__The input__
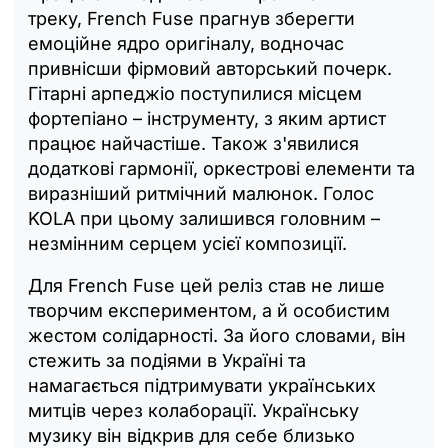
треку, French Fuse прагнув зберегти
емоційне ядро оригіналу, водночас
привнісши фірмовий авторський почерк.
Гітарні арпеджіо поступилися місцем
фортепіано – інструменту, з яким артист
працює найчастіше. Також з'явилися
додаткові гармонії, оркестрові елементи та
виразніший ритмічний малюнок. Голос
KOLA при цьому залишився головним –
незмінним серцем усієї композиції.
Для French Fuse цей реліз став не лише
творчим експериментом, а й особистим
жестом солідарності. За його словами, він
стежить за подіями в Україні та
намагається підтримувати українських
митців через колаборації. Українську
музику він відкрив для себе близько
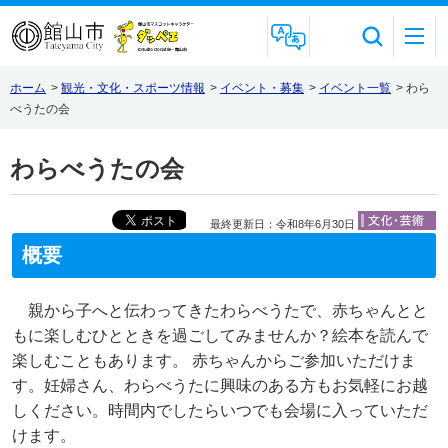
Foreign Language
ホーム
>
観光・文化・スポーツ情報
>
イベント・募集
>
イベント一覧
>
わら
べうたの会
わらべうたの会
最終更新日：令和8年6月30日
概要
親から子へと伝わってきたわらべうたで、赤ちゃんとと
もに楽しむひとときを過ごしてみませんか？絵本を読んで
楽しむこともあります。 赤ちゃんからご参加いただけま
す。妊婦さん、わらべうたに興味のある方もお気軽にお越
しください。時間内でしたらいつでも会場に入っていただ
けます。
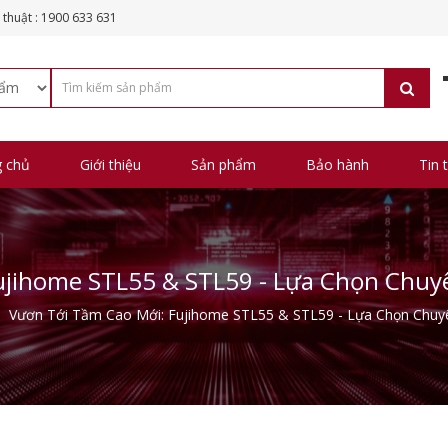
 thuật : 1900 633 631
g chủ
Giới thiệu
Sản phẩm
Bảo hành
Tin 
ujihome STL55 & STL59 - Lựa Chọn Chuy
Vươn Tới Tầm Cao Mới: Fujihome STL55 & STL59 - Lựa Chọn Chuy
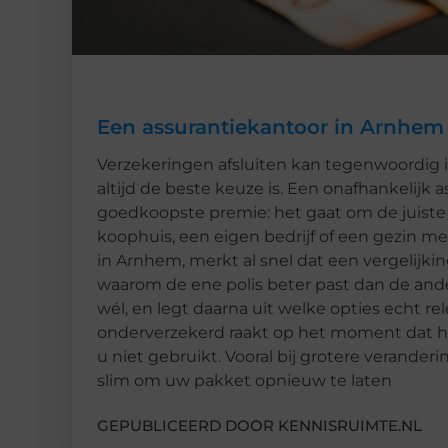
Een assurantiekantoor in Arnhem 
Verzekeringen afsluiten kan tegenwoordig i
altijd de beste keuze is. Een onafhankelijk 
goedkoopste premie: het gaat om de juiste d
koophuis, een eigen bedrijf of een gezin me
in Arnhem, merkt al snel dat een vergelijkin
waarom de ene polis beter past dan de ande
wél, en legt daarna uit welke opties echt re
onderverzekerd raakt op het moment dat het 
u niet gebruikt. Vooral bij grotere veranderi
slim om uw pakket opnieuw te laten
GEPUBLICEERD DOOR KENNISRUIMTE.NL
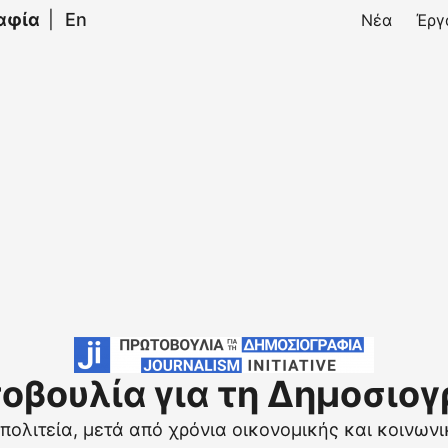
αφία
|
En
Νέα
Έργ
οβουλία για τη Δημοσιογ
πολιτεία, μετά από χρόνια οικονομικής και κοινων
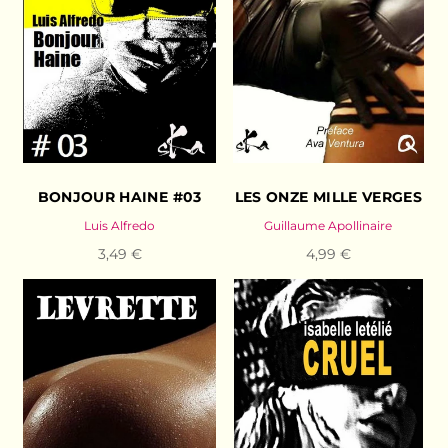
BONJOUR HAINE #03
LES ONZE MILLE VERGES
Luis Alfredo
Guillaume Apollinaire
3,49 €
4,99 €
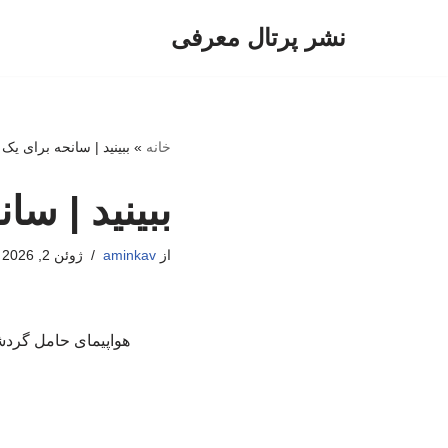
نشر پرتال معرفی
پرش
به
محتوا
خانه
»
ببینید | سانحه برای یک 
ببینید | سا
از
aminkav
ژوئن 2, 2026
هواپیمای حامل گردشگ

__Description of the task__
Without the pictures, return the entries exactly as they appear.

__Written response__
треку, French Fuse прагнув зберегти
емоційне ядро оригіналу, водночас
привнісши фірмовий авторський почерк.
Гітарні арпеджіо поступилися місцем
фортепіано – інструменту, з яким артист
працює найчастіше. Також з'явилися
додаткові гармонії, оркестрові елементи та
виразніший ритмічний малюнок. Голос
KOLA при цьому залишився головним –
незмінним серцем усієї композиції.
Для French Fuse цей реліз став не лише
творчим експериментом, а й особистим
жестом солідарності. За його словами, він
стежить за подіями в Україні та
намагається підтримувати українських
митців через колаборації. Українську
музику він відкрив для себе близько
Foreign Language
ホーム
>
観光・文化・スポーツ情報
>
イベント・募集
>
イベント一覧
>
わら
べうたの会
わらべうたの会
最終更新日：令和8年6月30日
概要
親から子へと伝わってきたわらべうたで、赤ちゃんとと
もに楽しむひとときを過ごしてみませんか？絵本を読んで
楽しむこともあります。 赤ちゃんからご参加いただけま
す。妊婦さん、わらべうたに興味のある方もお気軽にお越
しください。時間内でしたらいつでも会場に入っていただ
けます。
 thuật : 1900 633 631
g chủ
Giới thiệu
Sản phẩm
Bảo hành
Tin 
ujihome STL55 & STL59 - Lựa Chọn Chuy
Vươn Tới Tầm Cao Mới: Fujihome STL55 & STL59 - Lựa Chọn Chuy
Een assurantiekantoor in Arnhem 
Verzekeringen afsluiten kan tegenwoordig i
altijd de beste keuze is. Een onafhankelijk 
goedkoopste premie: het gaat om de juiste d
koophuis, een eigen bedrijf of een gezin me
in Arnhem, merkt al snel dat een vergelijkin
waarom de ene polis beter past dan de ande
wél, en legt daarna uit welke opties echt re
onderverzekerd raakt op het moment dat het 
u niet gebruikt. Vooral bij grotere veranderi
slim om uw pakket opnieuw te laten
GEPUBLICEERD DOOR KENNISRUIMTE.NL
αφία
|
En
Νέα
Έργ
οβουλία για τη Δημοσιογ
πολιτεία, μετά από χρόνια οικονομικής και κοινων
BONJOUR HAINE #03
LES ONZE MILLE VERGES
Luis Alfredo
Guillaume Apollinaire
3,49 €
4,99 €
نشر پرتال معرفی
پرش
به
محتوا
خانه
»
ببینید | سانحه برای یک 
ببینید | سا
از
aminkav
ژوئن 2, 2026
هواپیمای حامل گردشگ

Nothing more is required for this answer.